I share with you a text of my personal diary from the process of creating the production. All the audio recordings that you will find in the unified audio track below are the background to this text.
Adjustment and sound design: Jakub Štourač
*I recommend reading the text below directly into the recording, at a free pace, as when walking…
From the diary (autumn season)
That day I decided to walk from the station to the theatre.
I first took a detour to the waterfront, because I had some time left for myself – then along the river and back around the Jewish cemetery.
Back inside. Inside the city. The narrow streets of Prague held together and supported me on the way. In it the bells began to ring at noon… It was real noon. I felt like the sound filled me like a glass. A strange, ubiquitous, shaky rhythm.
I was nervous. A theatrical rehearsal was waiting for me. The rehearsal I was supposed to undergo as a director. Expose myself to a situation of ignorance. I should have stood before all those people and knew our next step. Know where I am leading them and why I am leading them there. I was to become a lightning rod to lean on when needed. I was supposed to be a magician who would open in them what they didn’t know they had.
I’m not saying I’ve been particularly successful in this role, but I remember every moment of rehearsal. Clearly. Physically. Specifically. It was as if the voices of my actors resonated in my head long after the rehearsal was over. It was like seeing them all dance in front of my eyes.
That day I walked from the theatre to the station.
Tired, exhausted. The clock struck some night time. Voices rolled in my head. I went through each of our songs… Author’s song…
Today my actors sang beautifully.
But I was still looking for the right tone.
I was looking for a way to say goodbye to a deceased with an ordinary melody.
The unknown of this melody hit me for the rest of the night.
It was raining. There was even a storm.
I have to figure out how to say goodbye to the deceased with an ordinary melody.
It is my job.
In the morning, I no longer knew if I was my own actress, or the rain, or a tear, or the path that others walk.
I didn’t know anything.
But I know that the melody finally came to me.
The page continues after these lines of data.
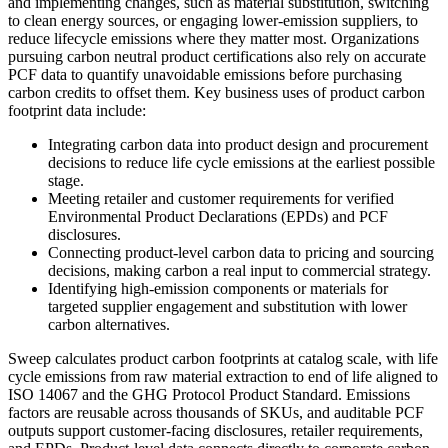
and implementing changes, such as material substitution, switching
to clean energy sources, or engaging lower-emission suppliers, to
reduce lifecycle emissions where they matter most. Organizations
pursuing carbon neutral product certifications also rely on accurate
PCF data to quantify unavoidable emissions before purchasing
carbon credits to offset them. Key business uses of product carbon
footprint data include:
Integrating carbon data into product design and procurement
decisions to reduce life cycle emissions at the earliest possible
stage.
Meeting retailer and customer requirements for verified
Environmental Product Declarations (EPDs) and PCF
disclosures.
Connecting product-level carbon data to pricing and sourcing
decisions, making carbon a real input to commercial strategy.
Identifying high-emission components or materials for
targeted supplier engagement and substitution with lower
carbon alternatives.
Sweep calculates product carbon footprints at catalog scale, with life
cycle emissions from raw material extraction to end of life aligned to
ISO 14067 and the GHG Protocol Product Standard. Emissions
factors are reusable across thousands of SKUs, and auditable PCF
outputs support customer-facing disclosures, retailer requirements,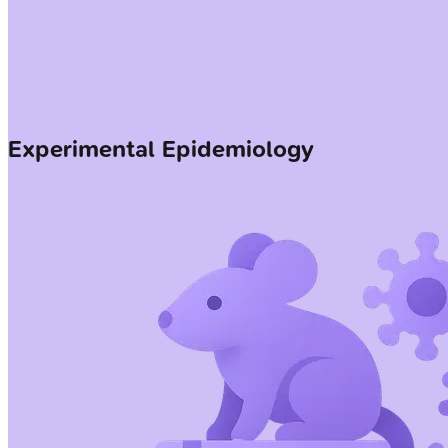
Experimental Epidemiology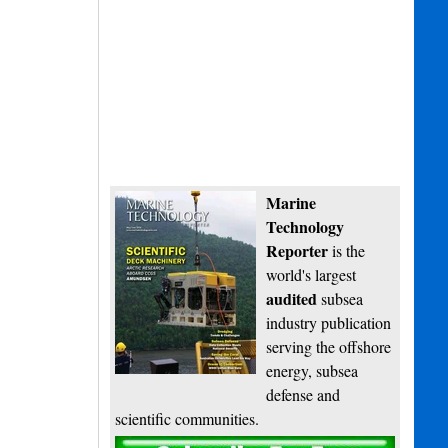
Marine
Technology
Reporter
is the
world's largest
audited
subsea
industry publication
serving the offshore
energy, subsea
defense and
scientific communities.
And I knew where to start the next day.
And I knew the next step.
And it was a familiar centimeter of knowledge.
It’s like I’ve known the tune since I was little.
As if I could sing the song backwards.
I got up at dawn, which made me laugh.
I welcomed my nervousness as a friend.
…I originally wanted to share the original audio recordings, recorded on the mobile dictaphone on the day of the events which I’ve just described. But I realized that I could not only provide an authentic record, but that it must be re-formulated, re-articulated, modified to – very paradoxically – approach the original.
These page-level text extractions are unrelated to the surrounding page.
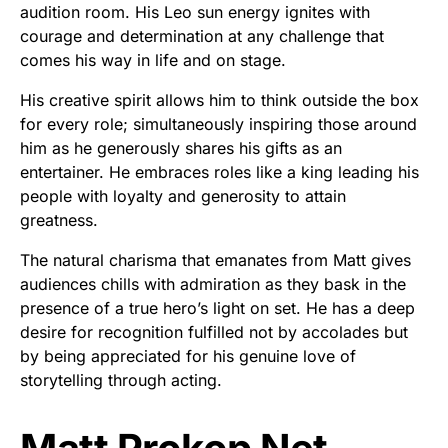
audition room. His Leo sun energy ignites with
courage and determination at any challenge that
comes his way in life and on stage.
His creative spirit allows him to think outside the box
for every role; simultaneously inspiring those around
him as he generously shares his gifts as an
entertainer. He embraces roles like a king leading his
people with loyalty and generosity to attain
greatness.
The natural charisma that emanates from Matt gives
audiences chills with admiration as they bask in the
presence of a true hero’s light on set. He has a deep
desire for recognition fulfilled not by accolades but
by being appreciated for his genuine love of
storytelling through acting.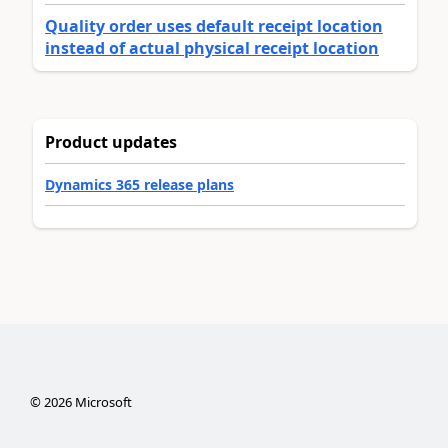
Quality order uses default receipt location
instead of actual physical receipt location
Product updates
Dynamics 365 release plans
©
2026
Microsoft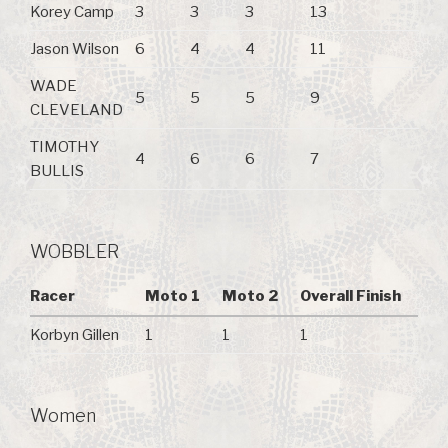
Korey Camp
3
3
3
13
Jason Wilson
6
4
4
11
WADE
5
5
5
9
CLEVELAND
TIMOTHY
4
6
6
7
BULLIS
WOBBLER
Racer
Moto 1
Moto 2
Overall Finish
Korbyn Gillen
1
1
1
Women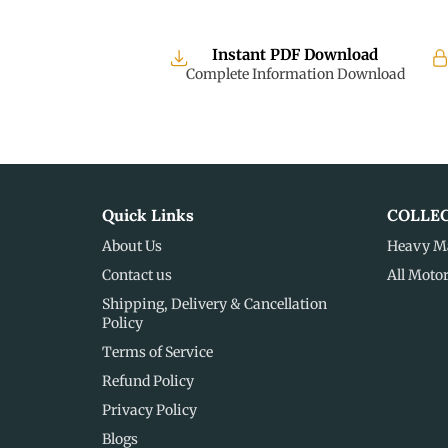
Instant PDF Download
Complete Information Download
Quick Links
COLLE
About Us
Heavy M
Contact us
All Moto
Shipping, Delivery & Cancellation
Policy
Terms of Service
Refund Policy
Privacy Policy
Blogs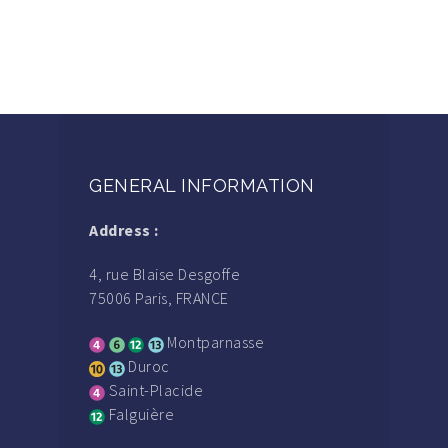
GENERAL INFORMATION
Address :
4, rue Blaise Desgoffe
75006 Paris, FRANCE
Montparnasse
Duroc
Saint-Placide
Falguière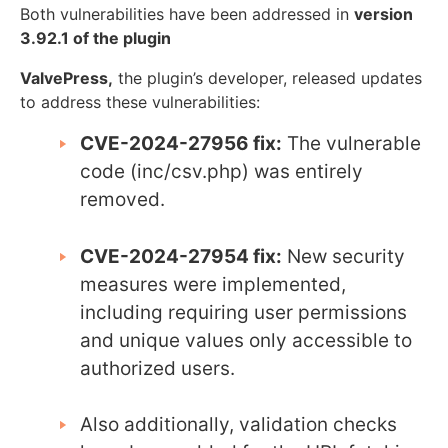
Both vulnerabilities have been addressed in
version
3.92.1 of the plugin
ValvePress,
the plugin’s developer, released updates
to address these vulnerabilities:
CVE-2024-27956 fix:
The vulnerable
code (inc/csv.php) was entirely
removed.
CVE-2024-27954 fix:
New security
measures were implemented,
including requiring user permissions
and unique values only accessible to
authorized users.
Also additionally, validation checks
I have been recording events for years. This is not a simple data collection. It is an effort to find the relationship between form and content, between the event and its perception. I want to share a “diary”, not an objective documentary, so I have to “tell” the original recording again in my own way, as I perceived it, as it emerges in my memory, as it transforms. The paradox is that by sharing the “original,” the faithful reproduction, I cannot achieve what is a reflection of those events for me. I do not share objectivity, I share my perception of objectivity. It is therefore also a paradox of authenticity. It may be trivial, but it never ceases to amaze me.
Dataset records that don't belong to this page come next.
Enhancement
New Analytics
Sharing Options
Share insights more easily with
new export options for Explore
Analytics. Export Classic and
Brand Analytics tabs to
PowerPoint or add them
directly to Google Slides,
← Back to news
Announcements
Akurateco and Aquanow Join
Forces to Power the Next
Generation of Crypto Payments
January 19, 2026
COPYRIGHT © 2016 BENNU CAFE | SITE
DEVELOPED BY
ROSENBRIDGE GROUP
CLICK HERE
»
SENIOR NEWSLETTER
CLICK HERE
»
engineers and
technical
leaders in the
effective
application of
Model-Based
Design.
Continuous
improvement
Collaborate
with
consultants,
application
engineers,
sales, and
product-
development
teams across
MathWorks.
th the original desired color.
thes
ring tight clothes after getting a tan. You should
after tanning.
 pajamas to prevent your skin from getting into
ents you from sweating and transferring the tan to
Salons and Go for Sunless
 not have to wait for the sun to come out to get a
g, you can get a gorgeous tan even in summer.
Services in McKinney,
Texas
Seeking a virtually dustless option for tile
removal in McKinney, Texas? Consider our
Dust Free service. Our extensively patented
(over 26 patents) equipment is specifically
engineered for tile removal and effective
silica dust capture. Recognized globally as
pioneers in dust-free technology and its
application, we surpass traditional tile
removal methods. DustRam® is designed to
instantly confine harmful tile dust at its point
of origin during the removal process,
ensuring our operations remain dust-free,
Only the “mix”, the music studio of your head, soul and body, has unmistakable “effects”, your personal sound design. Even extreme stylization can turn into inner authenticity.
I wonder what a map of the city we live in would look like if we drew it as we know it at the moment? It would be wonderfully deformed. In some places it would be very detailed. In some places there would be empty, uncertain stains. However, this does not mean that it is inaccurate. It would be accurate where it really is – accurate for ourselves. It would follow in the footsteps of memory. Memory, which necessarily includes projections, imagination and a new content.
Anna Luňáková (*1993)
Studied philosophy at the Faculty of Arts at Charles University in Prague, and currently is a PhD. student engaged in romance literature. So far, she has published two books, the novel Three (2020) and the collection of poems I just lose my name (2020). She also translates from French (Letter to D., 2021) and Portuguese. She creates authorial performances, i.e. Bohemia, performed in 2018 in Paris, Elevation 2018 in Casablanca, Přeslice 2019 in Setúbal or Odposlech 2020 in Malovice. The last mentioned, Odposlech, was created under the newly emerging collective HERONS VECTOR, of which she is a co-founder, together with Jakub Štourač and Ondřej Macl. She is also the co-founder of the open platform Nothing is a problem here, which organizes authorial readings, events and cabaret.